Women are a critical economic force across America. Recent SBA data shows that women comprise over 47 percent of workers and own 43 percent of businesses. More than 12 million women-owned businesses generate a record $1.5 trillion in revenue nationwide, with $387 billion coming from minority women-owned businesses.
The number of firms owned by women is increasing at a rate 1.5 times the national average and many of those businesses are started by people of color and veterans. In Kentucky, 40.6 percent of businesses, almost 148,000 in total, are owned by women. These businesses are creating jobs and fueling our economy.
Women-owned businesses account for 47.9 percent of the jobs in the Commonwealth, according to the 2022 Kentucky Small Business Profile from the SBA Office of Advocacy.
Since taking office, President Biden has charged the federal government with advancing equity for all, including communities that have long been underserved, and addressing systemic inequities in our nation’s policies and programs.
In 2022, the agency approved nearly 19,000 loans worth $10 billion to women entrepreneurs nationwide. SBA Administrator Isabella Casillas Guzman has made loans one of her priorities to address gaps in access to capital for the smallest, underserved businesses, especially businesses owned by women, minorities, veterans, and rural communities.

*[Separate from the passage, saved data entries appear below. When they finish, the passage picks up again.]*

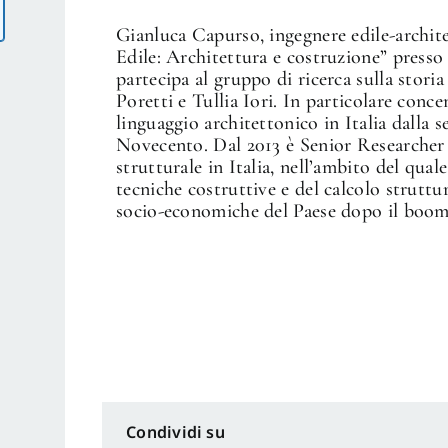
Gianluca Capurso, ingegnere edile-archite
Edile: Architettura e costruzione” press
partecipa al gruppo di ricerca sulla stori
Poretti e Tullia Iori. In particolare conce
linguaggio architettonico in Italia dalla 
Novecento. Dal 2013 è Senior Researcher 
strutturale in Italia, nell’ambito del qua
tecniche costruttive e del calcolo struttur
socio-economiche del Paese dopo il boom
Condividi su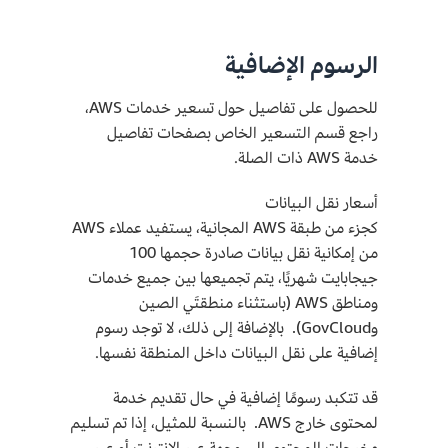
الرسوم الإضافية
للحصول على تفاصيل حول تسعير خدمات AWS،
راجع قسم التسعير الخاص بصفحات تفاصيل
خدمة AWS ذات الصلة.
أسعار نقل البيانات
كجزء من طبقة AWS المجانية، يستفيد عملاء AWS
من إمكانية نقل بيانات صادرة حجمها 100
جيجابايت شهريًا، يتم تجميعها بين جميع خدمات
ومناطق AWS (باستثناء منطقتَي الصين
وGovCloud). بالإضافة إلى ذلك، لا توجد رسوم
إضافية على نقل البيانات داخل المنطقة نفسها.
قد تتكبد رسومًا إضافية في حال تقديم خدمة
لمحتوى خارج AWS. بالنسبة للمثيل، إذا تم تسليم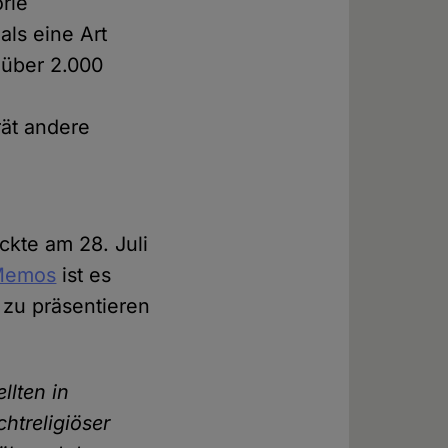
rie
ls eine Art
 über 2.000
ät andere
ckte am 28. Juli
Memos
ist es
 zu präsentieren
llten in
htreligiöser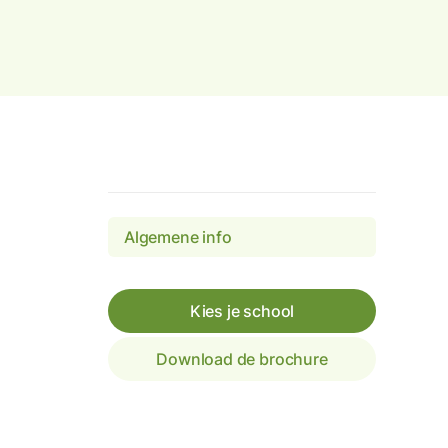
Algemene info
Kies je school
Download de brochure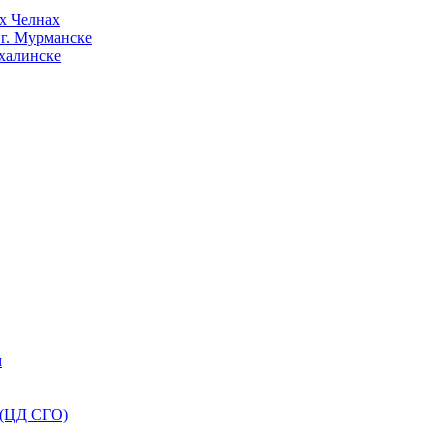
х Челнах
 г. Мурманске
халинске
м
 (ЦД СГО)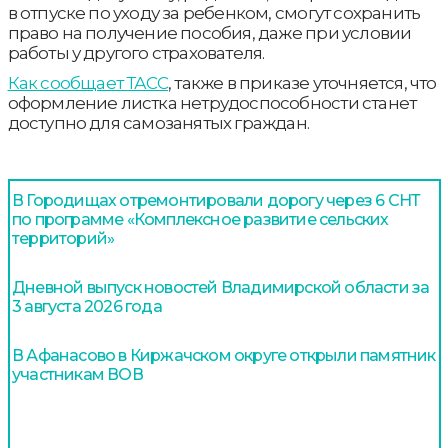
в отпуске по уходу за ребенком, смогут сохранить
право на получение пособия, даже при условии
работы у другого страхователя.
Как сообщает ТАСС
, также в приказе уточняется, что
оформление листка нетрудоспособности станет
доступно для самозанятых граждан.
В Городищах отремонтировали дорогу через 6 СНТ
по программе «Комплексное развитие сельских
территорий»
Дневной выпуск новостей Владимирской области за
3 августа 2026 года
В Афанасово в Киржачском округе открыли памятник
участникам ВОВ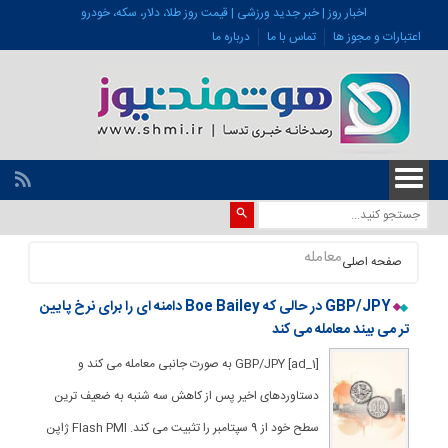
اخبار روز | خبر جدید ورزشی | قیمت روز طلا، دلار، سکه، خودرو
اعتبارات و مجوز ها
تماس با ما
درباره ما
معامله
صفحه اصلی
GBP/JPY در حالی که Boe Bailey دامنه ای را برای نرخ پایین
تر می بیند معامله می کند
[ad_1] GBP/JPY به صورت جانبی معامله می کند و
دستاوردهای اخیر پس از کاهش سه شنبه به ضعیف ترین
سطح خود از 9 سپتامبر را تثبیت می کند. Flash PMI ژاپن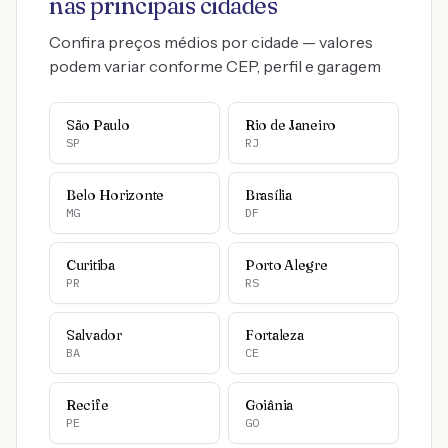
nas principais cidades
Confira preços médios por cidade — valores
podem variar conforme CEP, perfil e garagem
São Paulo
Rio de Janeiro
SP
RJ
Belo Horizonte
Brasília
MG
DF
Curitiba
Porto Alegre
PR
RS
Salvador
Fortaleza
BA
CE
Recife
Goiânia
PE
GO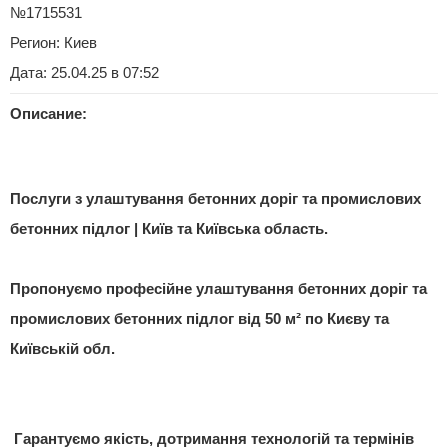
№1715531
Регион:
Киев
Дата: 25.04.25 в 07:52
Описание:
Послуги з улаштування бетонних доріг та промислових
бетонних підлог | Київ та Київська область.
Пропонуємо професійне улаштування бетонних доріг та
промислових бетонних підлог від 50 м² по Києву та
Київській обл.
Гарантуємо якість, дотримання технологій та термінів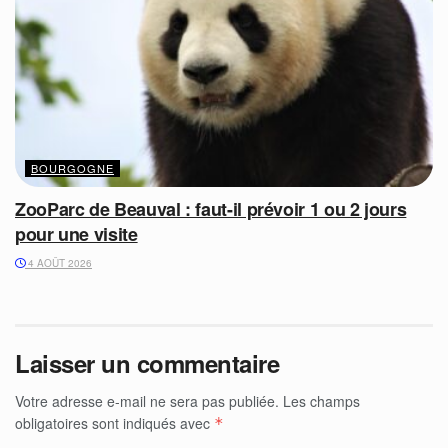
BOURGOGNE
ZooParc de Beauval : faut-il prévoir 1 ou 2 jours
pour une visite
4 AOÛT 2026
Laisser un commentaire
Votre adresse e-mail ne sera pas publiée.
Les champs
obligatoires sont indiqués avec
*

Nationwide, more than one in four U.S. companies is owned or led by a woman, employing over eight million Americans. The SBA has built an extensive resource partner support network that provides women entrepreneurs with a wide range of services. The SBA’s Office of Women’s Business Ownership supports female entrepreneurs through advocacy, outreach, education, and support. Our network of Women’s Business Centers (WBC) provides training, coaching, and mentoring to entrepreneurs in local communities across the country.
Over the years, WBCs have supported more than 150,000 women entrepreneurs, generating $1.7 billion in revenue and creating 17,000 new jobs. The Women’s Business Center of Kentucky has locations in Lexington and Louisville to serve our women business owners, offering business builder workshops, roundtable events and conferences focused on the unique needs and challenges women business owners face.
The SBA’s Office of Government Contracting and Business Development tracks the government’s goal of assuring that five percent of all federal contracting dollars are awarded to women-owned small businesses. The Women-Owned Small Business Federal Contract Program (WOSB) is fully operational and helps provide a level playing field for women business owners. The federal government limits competition for certain contracts to businesses participating in the WOSB Program.
During Women’s History Month, it is important to recognize women’s increasing role in our local and national economies.